While the father is typical of an older generation of immigrant, Hrair embodies the alienation and disappointment of the younger. Life has dulled his senses, stifled his natural êlan and taken the edge off his thirst for creation. His father, Lebanon, the war, Hollywood and the years, ‘all conspired to pull the rug from under my dreams’. Touching thirty he is ‘tamed and chastened’ living a ‘calm and superficial’ existence and lacking the energy to ‘broaden the boundaries of my mad enthusiasms’ or the daring ‘to push out the boat and live with the consequences.’

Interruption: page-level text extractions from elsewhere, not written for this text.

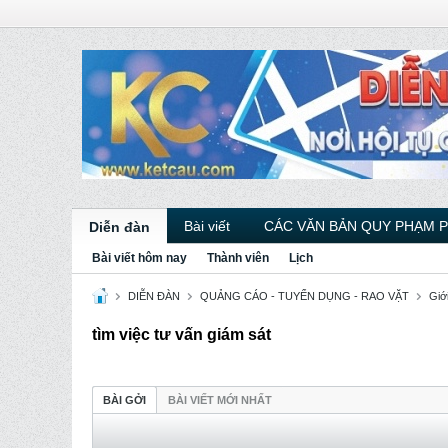
Bài viết
CÁC VĂN BẢN QUY PHẠM 
Diễn đàn
Bài viết hôm nay
Thành viên
Lịch
DIỄN ĐÀN
QUẢNG CÁO - TUYỂN DỤNG - RAO VẶT
Giới
tìm việc tư vấn giám sát
BÀI GỞI
BÀI VIẾT MỚI NHẤT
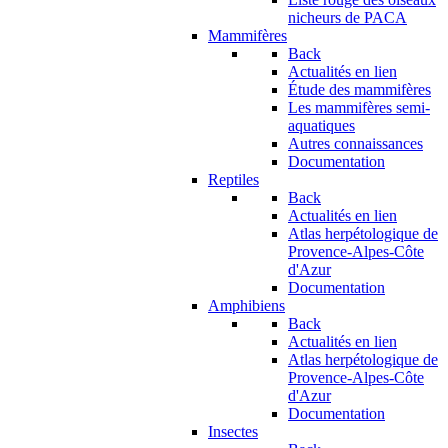
nicheurs de PACA
Mammifères
Back
Actualités en lien
Étude des mammifères
Les mammifères semi-
aquatiques
Autres connaissances
Documentation
Reptiles
Back
Actualités en lien
Atlas herpétologique de
Provence-Alpes-Côte
d'Azur
Documentation
Amphibiens
Back
Actualités en lien
Atlas herpétologique de
Provence-Alpes-Côte
d'Azur
Documentation
Insectes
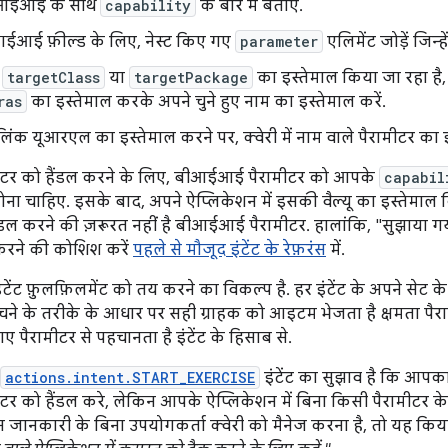
बीआईआई के साथ
capability
के बारे में बताएं.
ईआई फ़ील्ड के लिए, नेस्ट किए गए
parameter
एलिमेंट जोड़ें जिन्
र
targetClass
या
targetPackage
का इस्तेमाल किया जा रहा है, तो
ras
का इस्तेमाल करके अपने चुने हुए नाम का इस्तेमाल करें.
िंक यूआरएल का इस्तेमाल करने पर, क्वेरी में नाम वाले पैरामीटर का इस्ते
र को हैंडल करने के लिए, बीआईआई पैरामीटर को आपके
capabil
होना चाहिए. इसके बाद, अपने ऐप्लिकेशन में इसकी वैल्यू का इस्तेमा
ंडल करने की ज़रूरत नहीं है बीआईआई पैरामीटर. हालांकि, "सुझाया गय
 करने की कोशिश करें
पहले से मौजूद इंटेंट के रेफ़रंस
में.
ंट फ़ुलफ़िलमेंट को तय करने का विकल्प है. हर इंटेंट के अपने सेट क
चने के तरीके के आधार पर सही ग्राहक को आइटम भेजता है क्षमता पैर
ए पैरामीटर से पहचानता है इंटेंट के हिसाब से.
actions.intent.START_EXERCISE
इंटेंट का सुझाव है कि आपक
र को हैंडल करे, लेकिन आपके ऐप्लिकेशन में बिना किसी पैरामीटर
ानकारी के बिना उपयोगकर्ता क्वेरी को मैनेज करना है, तो यह कि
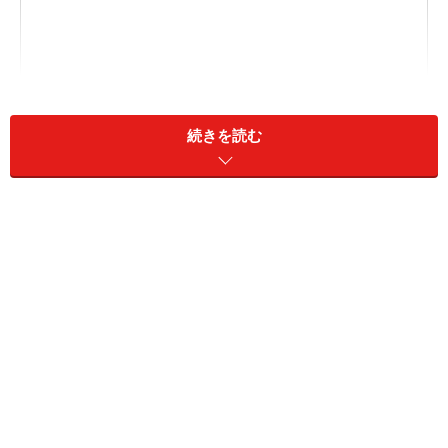
続きを読む
オープン型イヤホンのデメリット3つを検証してみた
筆者のおすすめオープン型イヤホン
オープン型イヤホンを上手に活用しよう
オープン型イヤホンのメリット・デメリッ
ト
オープン型イヤホンには、「イヤーフック型」と「イヤ
ーカフ型」の2種類があります。「イヤーフック型」は
耳にかけて使うスタイル、「イヤーカフ型」は耳たぶに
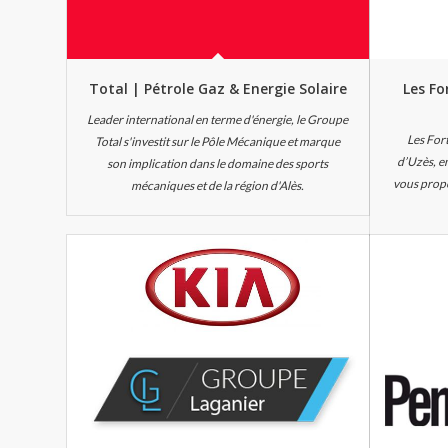
Total | Pétrole Gaz & Energie Solaire
Les Fo
Leader international en terme d'énergie, le Groupe
Les For
Total s'investit sur le Pôle Mécanique et marque
d’Uzès, e
son implication dans le domaine des sports
vous propo
mécaniques et de la région d'Alès.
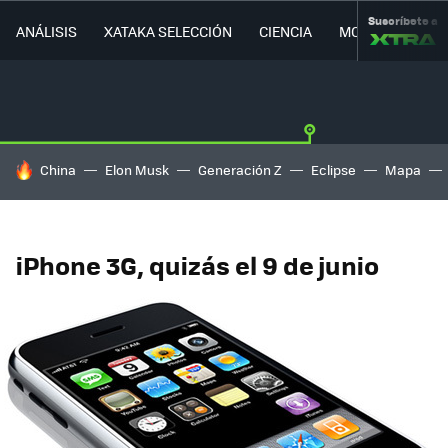
Suscríbete a
ANÁLISIS
XATAKA SELECCIÓN
CIENCIA
MOVILIDAD
HOY SE HABLA DE
China
Elon Musk
Generación Z
Eclipse
Mapa
iPhone 3G, quizás el 9 de junio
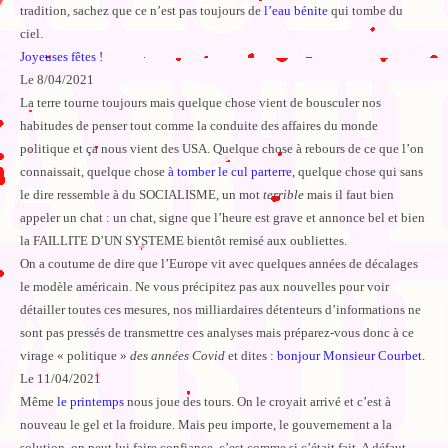
tradition, sachez que ce n’est pas toujours de
l’eau bénite
qui tombe du
ciel.
Joyeuses fêtes !
Le 8/04/2021
La terre tourne toujours mais quelque chose vient de bousculer nos
habitudes de penser tout comme la conduite des affaires du monde
politique et ça nous vient des USA. Quelque chose à rebours de ce que l’on
connaissait, quelque chose
à tomber le cul parterre
, quelque chose qui sans
le dire ressemble à du SOCIALISME, un mot
terrible
mais il faut bien
appeler un chat : un chat, signe que l’heure est grave et annonce bel et bien
la FAILLITE D’UN SYSTEME bientôt remisé aux oubliettes.
On a coutume de dire que l’Europe vit avec quelques années de décalages
le modèle américain. Ne vous précipitez pas aux nouvelles pour voir
détailler toutes ces mesures, nos milliardaires détenteurs d’informations ne
sont pas pressés de transmettre ces analyses mais préparez-vous donc à ce
virage « politique »
des années Covid
et dites :
bonjour Monsieur Courbet.
Le 11/04/2021
Même
le printemps
nous joue des tours. On le croyait arrivé et c’est à
nouveau le gel et la froidure. Mais peu importe, le gouvernement a la
solution, on peut lui faire confiance, c’est comme si c’était fait. A défaut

But he has not lost that human instinct to challenge fate, to pursue the unknown in the hope that it can override the deadly boredom of the present. This desire in him manifests itself in an impulse, for which ‘there is no descriptive word in any language’, the impulse to ‘consciously, knowingly, make a wrong choice’ fully aware that it could have ‘fatal consequences’. Vahe Berberian coins the Armenian word ‘larkel’ to describe just this impulse in Hrair’s action when he agrees to take into his home an unknown prostitute knocking at his door.
The action does indeed have dramatic and fatal consequences. It transforms relations between father and son and effects something of reconciliation, enabling the revival of bonds of love before Haroutyoun’s death. Indeed Hrair writes that ‘one of the reasons I did not throw her out was that she brought some colour and life into our two-bedroom apartment and for the first time connected our daily lives with America as it existed.’
But the America that Jamie brings into their narrow world is no real enticing alternative to the barrenness of their domestic life. Besides brutal pimps beating up 16 year old girls and the deadening monotony of everyday life, we witness here a Hollywood ‘full of crippled youngsters who, in search of stardom, leave home with nothing but a bus ticket and travel to California as if on a ride to heaven. The lucky ones end up as restaurant waiters. The others gather on street corners, teeth missing and veins abused, and still chew the cud of their dreams.’
Evidently we must search elsewhere for the realisation of our dreams. The melancholic and somewhat resigned conclusion to the novel however offers no resolutions. But we can infer one. It has often been noted that literature protects and preserves memories and hopes of happier and fulfilled lives that can be realised in better times by future generations. Hrair inherits his father’s library, and protects it. These books which once ‘weighed heavily on my shoulders and were suffocating me, preventing me from escaping from the past’ are now treasured. Indeed, Hrair adds to the collection by writing his own. Perhaps he too is adding his bit to the stock of hopes and desires for the future. In his case the dream of a fulfilled father and son relationship.
It is impossible to conclude a commentary on this novel without noting a remarkable phenomenon. For an author who has something to say about human life it takes a certain sort of courage to write in western Armenian, in an age when this beautiful form of communication is fast vanishing, with readers dwindling at an even faster pace. Yet those who do not read Armenian, or having the ability to nevertheless fail to read this novel, will lose something of value.
Eddie Arnavoudian holds degrees in History and Politics from Manchester, England. He has written on literary and political matters for Haratch in Paris and Nairi in Beirut. His reviews have also been published in Open Letter in Los Angeles.